CE-MARKERING VOOR BOUTVERBINGEN IN STAALCONSTRUCTIES (EN 15048 en EN 14399)
Historie / Achtergrond: De Europese Richtlijn voor Bouwproducten is opgezet om te komen tot een uniforme wetgeving binnen de lidstaten voor het gebruik van materialen in de bouwsector en om de veiligheid van personen en objecten te kunnen waarborgen. Deze richtlijn is in een later stadium opgevolgd door een verordening voor het verhandelen van bouwproducten. Om te voldoen aan de Europese richtlijnen op dit gebied dienen alle producten die worden gebruikt in de bouwsector te worden voorzien van een CE-markering. Producenten van bouwproducten kunnen een CE markering verkrijgen door aan te tonen dat hun productie proces voldoet aan de in Europees verband afgesproken normeringen. Een CE goedkeuring wordt afgegeven door een keuringsinstantie (Notified Body) die bevoegd is dergelijke verklaringen af te geven. De invoering van CE markering is een gefaseerd proces dat nog niet is afgerond. Op dit moment zijn er ca. 600 productnormen gedefinieerd die allemaal betrekking hebben op producten die in de bouw worden gebruikt en of verwerkt. Elke norm heeft een eigen ingangsdatum en overgangsperiode. Conclusie: Als een product is voorzien van een CE-markering betekent dit dat het product is gefabriceerd volgens de in Europees verband afgesproken normering voor dat betreffende product. Staal en Aluminium-constructies: Op 1 juli 2014 wordt de Europese norm EN 1090 van kracht. Deze norm heeft betrekking op staal- en aluminium constructies. E.e.a. betekent dat staal en aluminium constructies (en onderdelen hiervan) vanaf deze datum moeten zijn voorzien van een CE-markering. EN 1090 legt de normering vast t.a.v. de kwaliteit van : - staal en aluminium dat wordt verwerkt in de constructie - lasverbindingen - conservering - etc. Indien voor een staalconstructie EN 1090 wordt voorgeschreven heeft dit ook consequenties voor de bout/moer verbindingen in deze constructie. Bouten en moeren moeten dan voldoen aan een specifieke normering (n.l. EN 15048 of EN 14399).

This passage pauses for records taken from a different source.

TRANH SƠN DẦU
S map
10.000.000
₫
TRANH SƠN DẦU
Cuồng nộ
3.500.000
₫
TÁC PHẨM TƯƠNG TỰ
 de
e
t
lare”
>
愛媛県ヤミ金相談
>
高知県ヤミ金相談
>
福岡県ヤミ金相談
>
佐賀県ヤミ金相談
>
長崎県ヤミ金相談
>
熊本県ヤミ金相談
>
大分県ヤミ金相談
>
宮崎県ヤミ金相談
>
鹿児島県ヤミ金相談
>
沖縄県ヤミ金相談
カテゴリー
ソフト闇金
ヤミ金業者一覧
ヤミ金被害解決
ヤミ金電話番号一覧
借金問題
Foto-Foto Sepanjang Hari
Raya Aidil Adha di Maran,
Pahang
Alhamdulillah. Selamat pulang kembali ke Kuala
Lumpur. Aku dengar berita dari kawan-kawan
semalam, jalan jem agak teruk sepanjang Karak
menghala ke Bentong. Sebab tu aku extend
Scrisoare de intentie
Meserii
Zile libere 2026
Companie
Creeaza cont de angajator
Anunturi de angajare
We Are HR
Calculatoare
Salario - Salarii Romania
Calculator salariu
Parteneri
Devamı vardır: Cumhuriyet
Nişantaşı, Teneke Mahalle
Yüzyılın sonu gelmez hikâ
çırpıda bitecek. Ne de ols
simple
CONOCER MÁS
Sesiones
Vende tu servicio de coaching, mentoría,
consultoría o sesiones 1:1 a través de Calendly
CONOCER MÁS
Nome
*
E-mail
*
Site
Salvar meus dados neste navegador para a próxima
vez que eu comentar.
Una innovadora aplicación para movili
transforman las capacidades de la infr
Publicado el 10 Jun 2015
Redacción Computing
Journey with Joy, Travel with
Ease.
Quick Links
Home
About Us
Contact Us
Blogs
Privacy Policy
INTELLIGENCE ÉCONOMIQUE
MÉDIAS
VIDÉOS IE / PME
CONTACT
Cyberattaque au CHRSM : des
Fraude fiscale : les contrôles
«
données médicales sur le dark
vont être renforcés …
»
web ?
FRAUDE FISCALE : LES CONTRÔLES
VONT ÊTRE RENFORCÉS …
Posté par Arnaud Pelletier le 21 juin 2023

Wat houdt de normering voor bouten en moeren in? Bij bouten en moeren wordt onderscheid gemaakt in : 1. Niet-voorgespannen boutverbinding voor staalconstructies, vastgelegd in de Europese norm EN 15048. 2. Voorgespannen boutverbinding voor staalconstructies, vastgelegd in de Europese norm EN 14399.
Niet-voorgespannen boutverbinding EN 15048 De belangrijkste eisen uit de EN 15048 zijn : - EN 15048 bepaalt dat bout en moer afkomstig moet zijn van één fabrikant. - de fabrikant moet beschikken over een gecertificeerd productiesysteem. (= CE-conformiteitcertificaat). - bouten en moeren zijn met elkaar verpakt in één verpakking en dienen te worden geleverd in de originele, ongeopende verpakking van de fabrikant. - oppervlakte behandeling (thermisch of elektrolytisch verzinken) mag uitsluitend worden verricht onder controle van de fabrikant. - Verpakking moet zijn voorzien van : CE markering identificatie van de fabrikant de letters “SB” (structural bolting) identificatienummer van de instantie (Notified Body) die CE certificaat heeft afgegeven. nummer en het jaar van uitreiking van het CE certificaat verwijzing naar EN 15048 sterkte klasse bout en moer een verwijzing naar de productnorm van de bout en moer : ISO 4014 (borstbout) / ISO 4032 (moer) ISO 4017 (tapbout) / ISO 4032 (moer) lot- of batch nummer - Bouten moeten zijn gemerkt met: sterkteklasse ( bijv. 8.8, 10.9) identificatie fabrikant “SB” (Structural bolting) - Moeren moeten zijn gemerkt met: sterkteklasse (bijv. 8, 10) identificatie van de fabrikant “SB” (structural bolting)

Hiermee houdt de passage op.